Action item>
Find the line containing "Science and Technology Laboratory", then print it and each following line through the end of the records, exactly and with nothing added; leave out any pictures.

Dataset records>

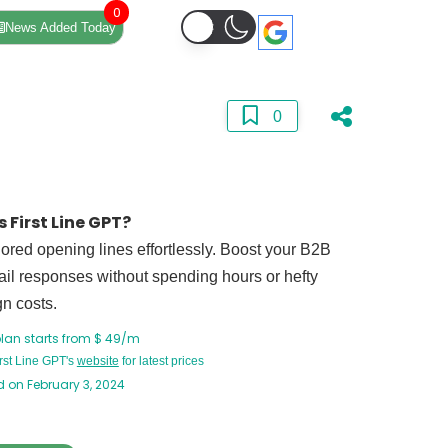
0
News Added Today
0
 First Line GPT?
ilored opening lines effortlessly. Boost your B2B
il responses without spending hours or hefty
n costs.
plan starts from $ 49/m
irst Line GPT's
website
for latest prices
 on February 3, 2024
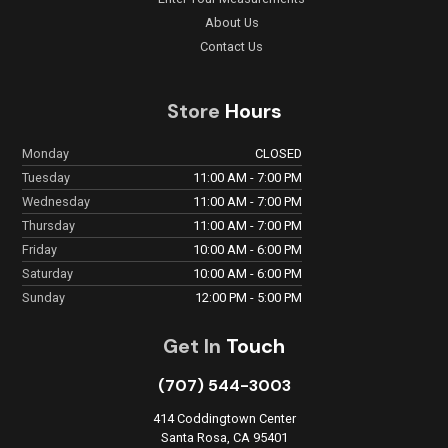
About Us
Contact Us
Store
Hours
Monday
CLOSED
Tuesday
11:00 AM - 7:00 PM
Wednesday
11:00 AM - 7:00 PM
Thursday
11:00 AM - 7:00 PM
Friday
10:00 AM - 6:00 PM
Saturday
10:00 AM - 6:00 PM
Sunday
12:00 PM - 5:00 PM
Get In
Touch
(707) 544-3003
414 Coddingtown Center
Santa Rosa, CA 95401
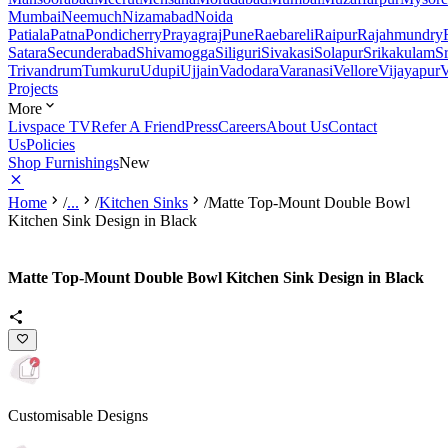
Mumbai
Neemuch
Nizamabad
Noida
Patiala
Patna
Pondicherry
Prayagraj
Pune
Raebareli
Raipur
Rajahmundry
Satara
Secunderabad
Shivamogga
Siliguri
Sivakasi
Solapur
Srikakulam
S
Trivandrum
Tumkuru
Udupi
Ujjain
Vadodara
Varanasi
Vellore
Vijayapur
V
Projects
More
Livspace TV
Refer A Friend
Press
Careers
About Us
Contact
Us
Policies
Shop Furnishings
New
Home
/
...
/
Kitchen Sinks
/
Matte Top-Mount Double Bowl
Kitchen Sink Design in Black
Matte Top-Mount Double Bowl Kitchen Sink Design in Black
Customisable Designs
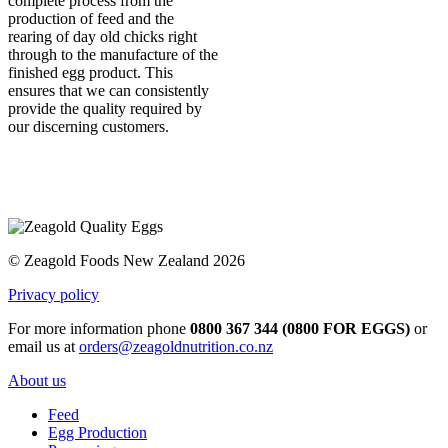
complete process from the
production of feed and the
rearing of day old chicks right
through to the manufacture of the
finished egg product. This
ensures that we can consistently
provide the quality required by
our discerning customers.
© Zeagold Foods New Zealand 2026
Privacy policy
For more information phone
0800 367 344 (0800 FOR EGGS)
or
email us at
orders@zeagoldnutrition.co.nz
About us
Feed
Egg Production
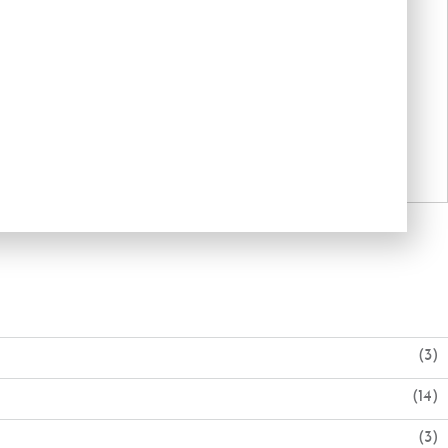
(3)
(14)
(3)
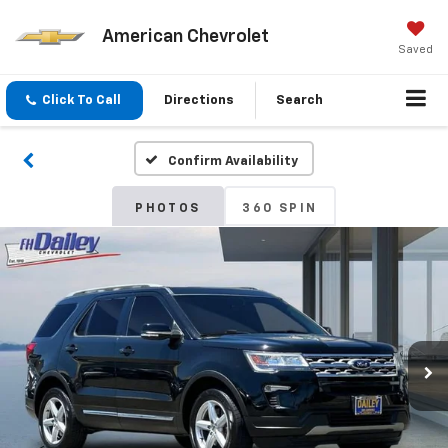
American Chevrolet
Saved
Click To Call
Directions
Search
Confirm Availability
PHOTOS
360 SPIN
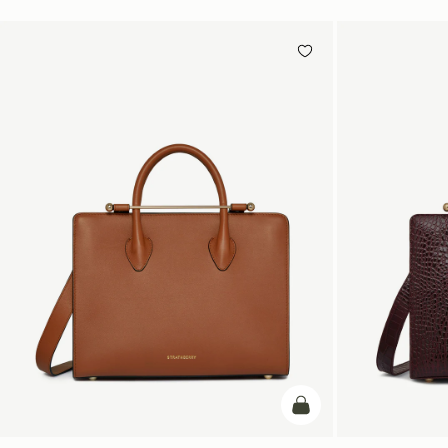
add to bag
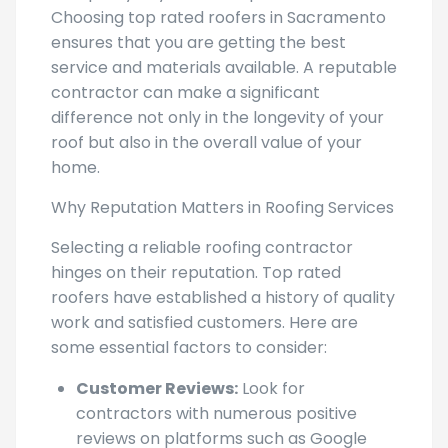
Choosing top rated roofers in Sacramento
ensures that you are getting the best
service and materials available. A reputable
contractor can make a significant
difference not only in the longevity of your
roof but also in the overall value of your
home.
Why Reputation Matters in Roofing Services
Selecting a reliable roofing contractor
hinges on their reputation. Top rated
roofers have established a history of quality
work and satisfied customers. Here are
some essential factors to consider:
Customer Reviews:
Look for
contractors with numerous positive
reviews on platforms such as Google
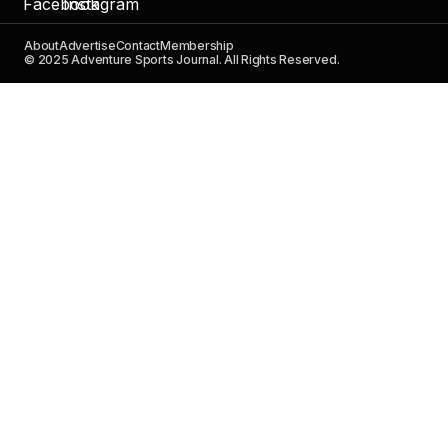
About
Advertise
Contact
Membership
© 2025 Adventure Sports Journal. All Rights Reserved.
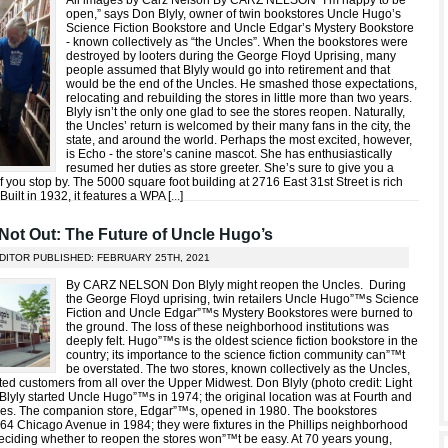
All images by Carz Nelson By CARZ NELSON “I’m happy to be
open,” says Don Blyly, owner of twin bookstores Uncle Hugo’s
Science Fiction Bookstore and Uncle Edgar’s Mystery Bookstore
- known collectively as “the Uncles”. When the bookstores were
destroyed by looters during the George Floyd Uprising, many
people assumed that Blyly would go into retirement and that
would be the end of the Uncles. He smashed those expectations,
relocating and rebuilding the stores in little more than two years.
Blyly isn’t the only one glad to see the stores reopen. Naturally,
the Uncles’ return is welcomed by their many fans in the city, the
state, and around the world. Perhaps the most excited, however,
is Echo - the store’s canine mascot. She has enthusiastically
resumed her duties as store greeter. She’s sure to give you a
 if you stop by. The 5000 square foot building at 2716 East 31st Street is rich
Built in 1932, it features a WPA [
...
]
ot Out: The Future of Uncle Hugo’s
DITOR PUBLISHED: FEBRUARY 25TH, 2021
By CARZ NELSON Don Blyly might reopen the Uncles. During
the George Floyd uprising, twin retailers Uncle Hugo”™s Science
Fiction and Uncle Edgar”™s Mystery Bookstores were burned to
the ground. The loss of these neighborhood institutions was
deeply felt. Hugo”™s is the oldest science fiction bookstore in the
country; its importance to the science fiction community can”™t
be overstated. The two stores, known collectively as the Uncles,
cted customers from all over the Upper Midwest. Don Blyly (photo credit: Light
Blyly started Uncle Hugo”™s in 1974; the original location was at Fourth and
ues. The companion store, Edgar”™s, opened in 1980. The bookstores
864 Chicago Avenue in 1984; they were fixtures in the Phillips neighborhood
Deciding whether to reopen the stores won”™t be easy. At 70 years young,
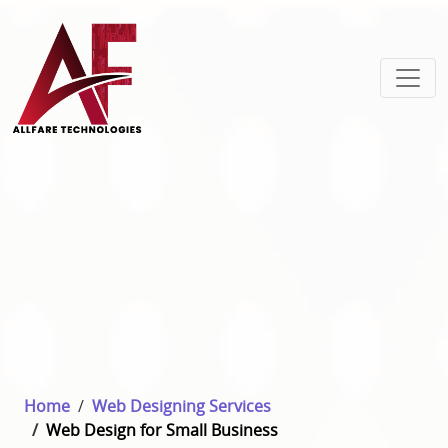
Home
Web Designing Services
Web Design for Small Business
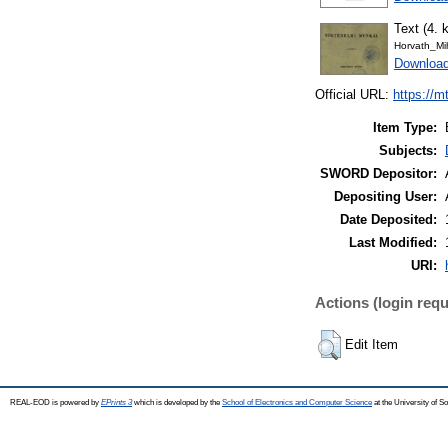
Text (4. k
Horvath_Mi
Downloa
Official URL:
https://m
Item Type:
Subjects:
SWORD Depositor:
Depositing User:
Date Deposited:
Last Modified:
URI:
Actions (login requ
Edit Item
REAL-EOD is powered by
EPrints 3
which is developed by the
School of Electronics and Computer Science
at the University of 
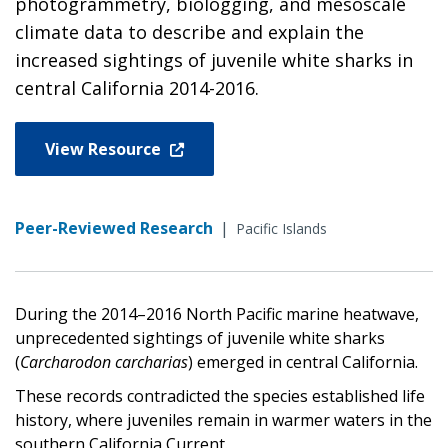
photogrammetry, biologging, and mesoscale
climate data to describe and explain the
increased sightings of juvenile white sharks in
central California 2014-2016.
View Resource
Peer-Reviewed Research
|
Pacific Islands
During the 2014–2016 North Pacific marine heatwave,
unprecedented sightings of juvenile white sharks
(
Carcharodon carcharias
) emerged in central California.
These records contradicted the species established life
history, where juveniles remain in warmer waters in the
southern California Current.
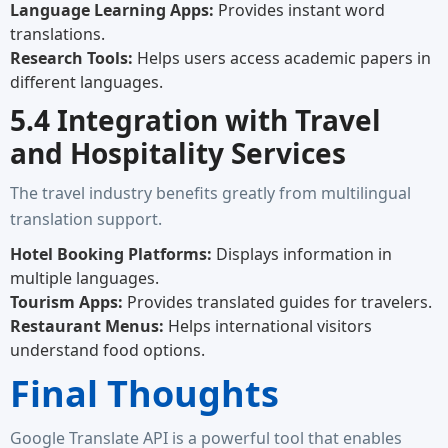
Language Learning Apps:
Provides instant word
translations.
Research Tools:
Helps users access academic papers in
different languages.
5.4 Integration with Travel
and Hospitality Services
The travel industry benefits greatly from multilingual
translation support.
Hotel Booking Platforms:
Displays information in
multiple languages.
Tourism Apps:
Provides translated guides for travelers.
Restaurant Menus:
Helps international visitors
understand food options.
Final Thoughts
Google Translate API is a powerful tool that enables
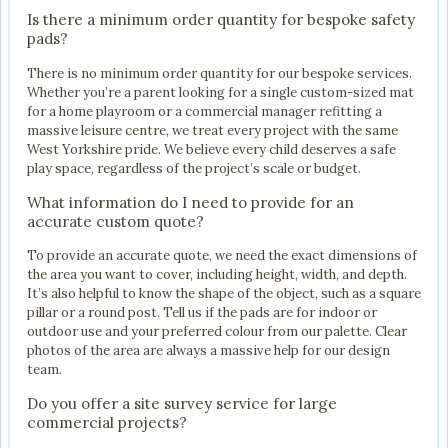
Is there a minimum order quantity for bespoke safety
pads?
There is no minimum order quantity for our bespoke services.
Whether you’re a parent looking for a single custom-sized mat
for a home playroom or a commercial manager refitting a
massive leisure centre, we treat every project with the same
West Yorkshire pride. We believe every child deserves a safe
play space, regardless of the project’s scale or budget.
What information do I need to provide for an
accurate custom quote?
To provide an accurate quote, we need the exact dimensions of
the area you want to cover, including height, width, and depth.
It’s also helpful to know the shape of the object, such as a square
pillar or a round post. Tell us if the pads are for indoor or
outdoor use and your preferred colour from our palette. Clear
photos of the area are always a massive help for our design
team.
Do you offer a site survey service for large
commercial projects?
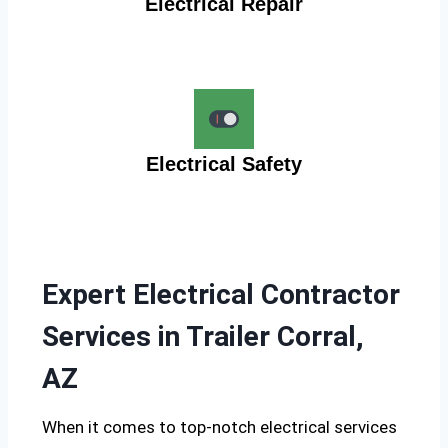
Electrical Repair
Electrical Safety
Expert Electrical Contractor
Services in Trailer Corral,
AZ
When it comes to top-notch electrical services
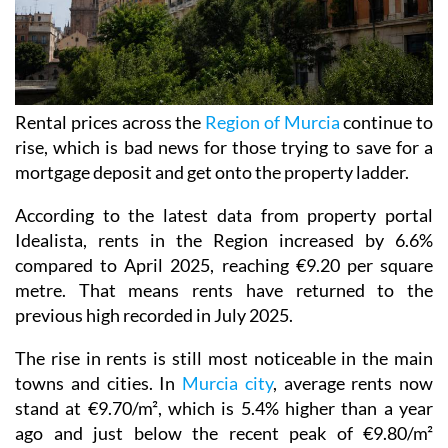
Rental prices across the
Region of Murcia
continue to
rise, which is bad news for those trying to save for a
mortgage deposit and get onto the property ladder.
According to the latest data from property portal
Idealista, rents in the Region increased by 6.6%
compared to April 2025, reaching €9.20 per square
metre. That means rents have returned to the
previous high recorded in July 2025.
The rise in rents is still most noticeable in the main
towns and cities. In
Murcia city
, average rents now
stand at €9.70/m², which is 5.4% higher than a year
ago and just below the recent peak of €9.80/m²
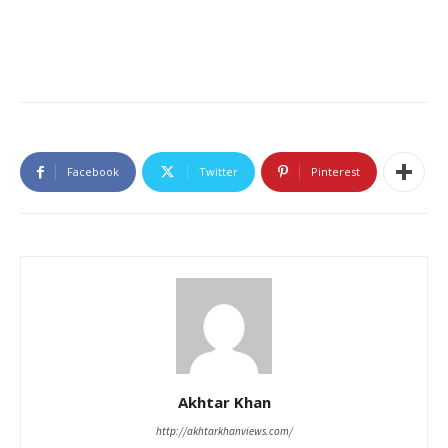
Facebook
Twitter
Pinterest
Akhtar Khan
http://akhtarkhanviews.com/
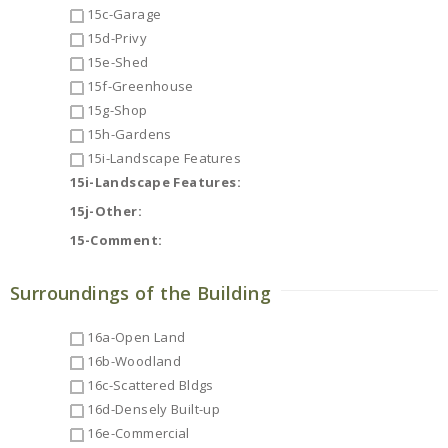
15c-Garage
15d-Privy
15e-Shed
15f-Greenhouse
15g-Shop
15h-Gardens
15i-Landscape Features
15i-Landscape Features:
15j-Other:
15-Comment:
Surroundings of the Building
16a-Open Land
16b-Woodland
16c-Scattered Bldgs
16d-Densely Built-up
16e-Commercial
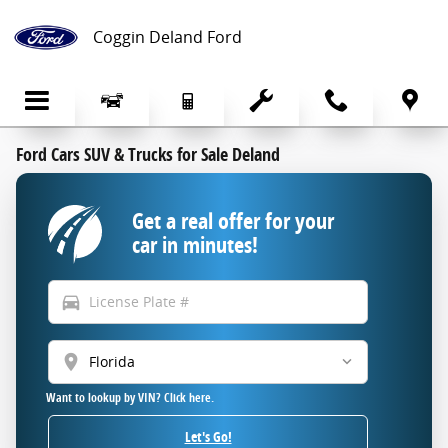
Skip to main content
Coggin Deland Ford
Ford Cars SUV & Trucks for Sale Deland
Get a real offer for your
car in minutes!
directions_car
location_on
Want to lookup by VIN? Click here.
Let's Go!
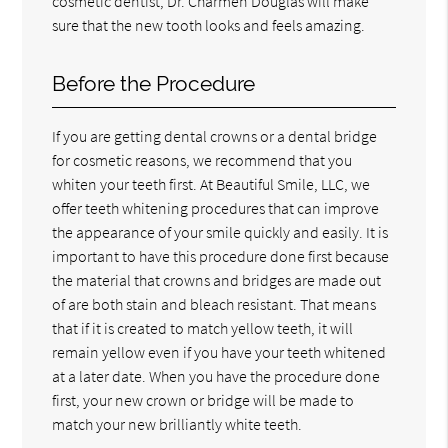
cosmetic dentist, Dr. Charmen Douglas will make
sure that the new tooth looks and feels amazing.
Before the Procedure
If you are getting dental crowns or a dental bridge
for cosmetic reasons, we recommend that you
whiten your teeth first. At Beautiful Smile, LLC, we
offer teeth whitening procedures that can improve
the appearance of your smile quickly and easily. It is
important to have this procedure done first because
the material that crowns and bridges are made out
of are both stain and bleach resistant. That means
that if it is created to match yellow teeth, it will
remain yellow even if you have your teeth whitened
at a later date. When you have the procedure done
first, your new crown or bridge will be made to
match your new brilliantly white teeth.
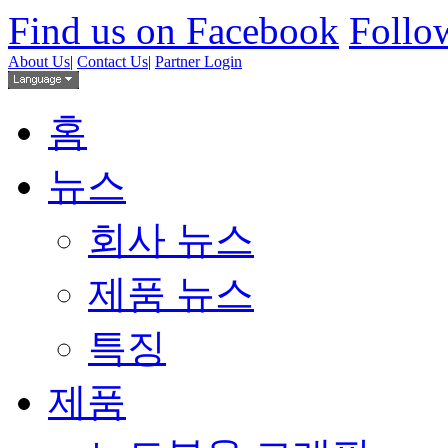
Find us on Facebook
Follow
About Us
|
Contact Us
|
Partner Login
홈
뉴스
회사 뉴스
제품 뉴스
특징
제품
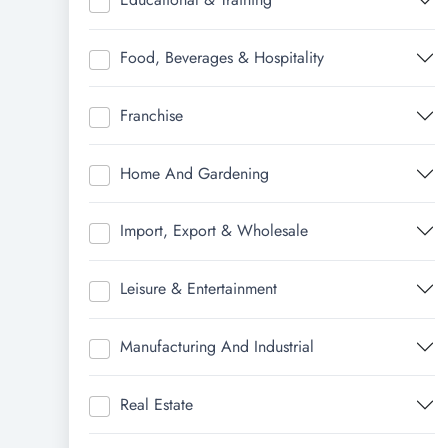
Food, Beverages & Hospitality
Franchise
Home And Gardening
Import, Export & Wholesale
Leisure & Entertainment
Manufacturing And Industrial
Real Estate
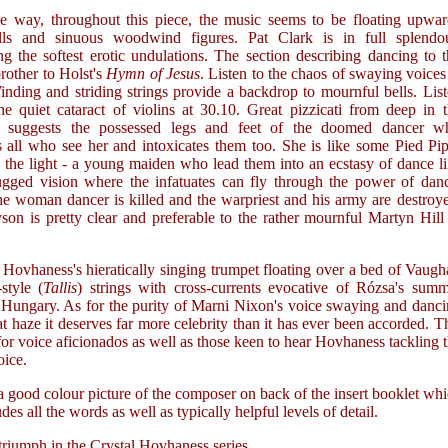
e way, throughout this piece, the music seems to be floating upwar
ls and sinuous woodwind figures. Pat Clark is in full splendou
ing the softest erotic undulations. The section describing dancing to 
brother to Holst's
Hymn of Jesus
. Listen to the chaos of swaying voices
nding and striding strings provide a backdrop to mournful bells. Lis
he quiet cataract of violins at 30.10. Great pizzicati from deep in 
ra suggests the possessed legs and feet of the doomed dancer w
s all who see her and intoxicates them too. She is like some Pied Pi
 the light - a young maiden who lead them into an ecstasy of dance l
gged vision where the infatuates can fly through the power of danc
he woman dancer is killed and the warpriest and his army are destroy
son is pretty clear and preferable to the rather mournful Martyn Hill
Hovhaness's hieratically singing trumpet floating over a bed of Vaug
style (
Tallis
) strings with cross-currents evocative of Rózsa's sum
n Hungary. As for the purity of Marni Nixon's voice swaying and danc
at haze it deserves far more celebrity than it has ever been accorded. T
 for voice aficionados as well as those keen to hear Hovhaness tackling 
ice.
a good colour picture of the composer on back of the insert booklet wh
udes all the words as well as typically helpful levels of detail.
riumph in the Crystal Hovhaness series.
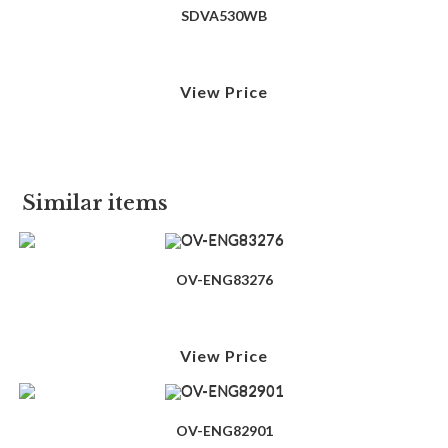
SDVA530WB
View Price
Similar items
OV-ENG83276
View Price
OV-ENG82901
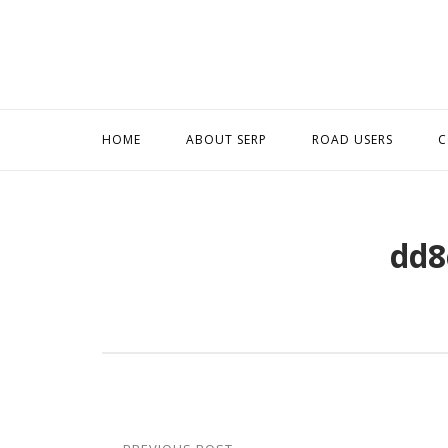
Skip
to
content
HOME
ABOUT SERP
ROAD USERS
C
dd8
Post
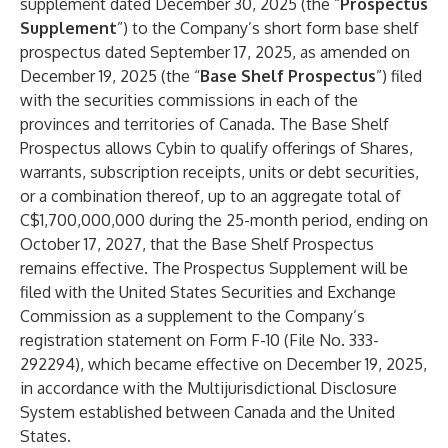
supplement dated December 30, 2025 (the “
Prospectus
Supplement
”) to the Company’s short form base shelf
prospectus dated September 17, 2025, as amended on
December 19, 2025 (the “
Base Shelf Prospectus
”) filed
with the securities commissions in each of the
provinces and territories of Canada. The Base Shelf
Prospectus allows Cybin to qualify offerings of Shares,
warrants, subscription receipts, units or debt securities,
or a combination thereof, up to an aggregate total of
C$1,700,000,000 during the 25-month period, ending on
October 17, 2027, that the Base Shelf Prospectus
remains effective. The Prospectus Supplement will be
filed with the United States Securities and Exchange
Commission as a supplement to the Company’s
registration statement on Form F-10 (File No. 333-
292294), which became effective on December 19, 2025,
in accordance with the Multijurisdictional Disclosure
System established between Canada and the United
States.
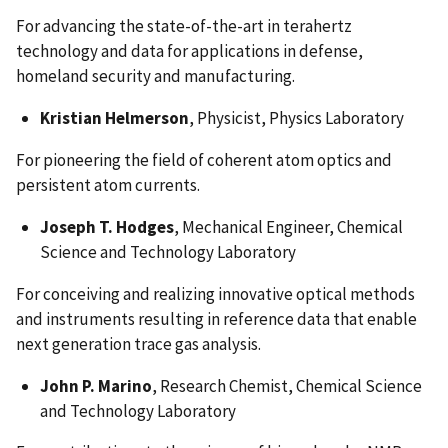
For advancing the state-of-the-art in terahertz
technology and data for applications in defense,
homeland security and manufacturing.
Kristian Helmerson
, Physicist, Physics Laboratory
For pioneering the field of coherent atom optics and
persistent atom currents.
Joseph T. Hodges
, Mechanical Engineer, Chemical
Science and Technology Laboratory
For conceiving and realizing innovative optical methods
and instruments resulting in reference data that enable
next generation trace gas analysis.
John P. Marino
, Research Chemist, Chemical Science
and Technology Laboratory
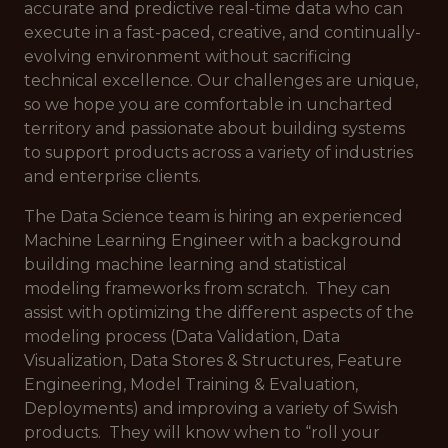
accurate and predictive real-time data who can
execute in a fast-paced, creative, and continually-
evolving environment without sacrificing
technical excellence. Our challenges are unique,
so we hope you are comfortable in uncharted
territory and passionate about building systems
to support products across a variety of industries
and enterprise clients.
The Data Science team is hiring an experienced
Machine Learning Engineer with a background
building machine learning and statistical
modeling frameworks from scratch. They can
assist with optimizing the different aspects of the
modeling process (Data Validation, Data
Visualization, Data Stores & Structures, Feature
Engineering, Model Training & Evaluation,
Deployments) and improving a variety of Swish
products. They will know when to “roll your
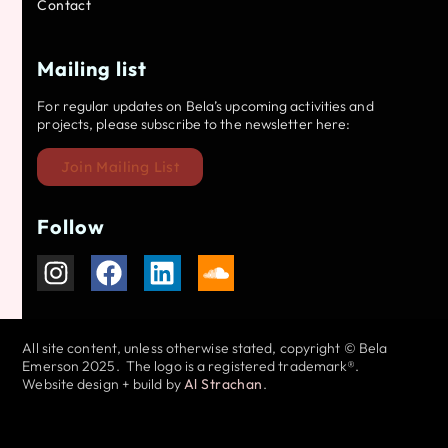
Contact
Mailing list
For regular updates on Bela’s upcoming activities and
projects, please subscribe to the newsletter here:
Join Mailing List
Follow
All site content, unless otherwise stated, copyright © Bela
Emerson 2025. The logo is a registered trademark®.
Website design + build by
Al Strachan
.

Answer space>
Science and Technology Laboratory
For conceiving and realizing innovative optical methods
and instruments resulting in reference data that enable
next generation trace gas analysis.
John P. Marino
, Research Chemist, Chemical Science
and Technology Laboratory
accurate and predictive real-time data who can
execute in a fast-paced, creative, and continually-
evolving environment without sacrificing
technical excellence. Our challenges are unique,
so we hope you are comfortable in uncharted
territory and passionate about building systems
to support products across a variety of industries
and enterprise clients.
The Data Science team is hiring an experienced
Machine Learning Engineer with a background
building machine learning and statistical
modeling frameworks from scratch. They can
assist with optimizing the different aspects of the
modeling process (Data Validation, Data
Visualization, Data Stores & Structures, Feature
Engineering, Model Training & Evaluation,
Deployments) and improving a variety of Swish
products. They will know when to “roll your
Contact
Mailing list
For regular updates on Bela’s upcoming activities and
projects, please subscribe to the newsletter here:
Join Mailing List
Follow
All site content, unless otherwise stated, copyright © Bela
Emerson 2025. The logo is a registered trademark®.
Website design + build by
Al Strachan
.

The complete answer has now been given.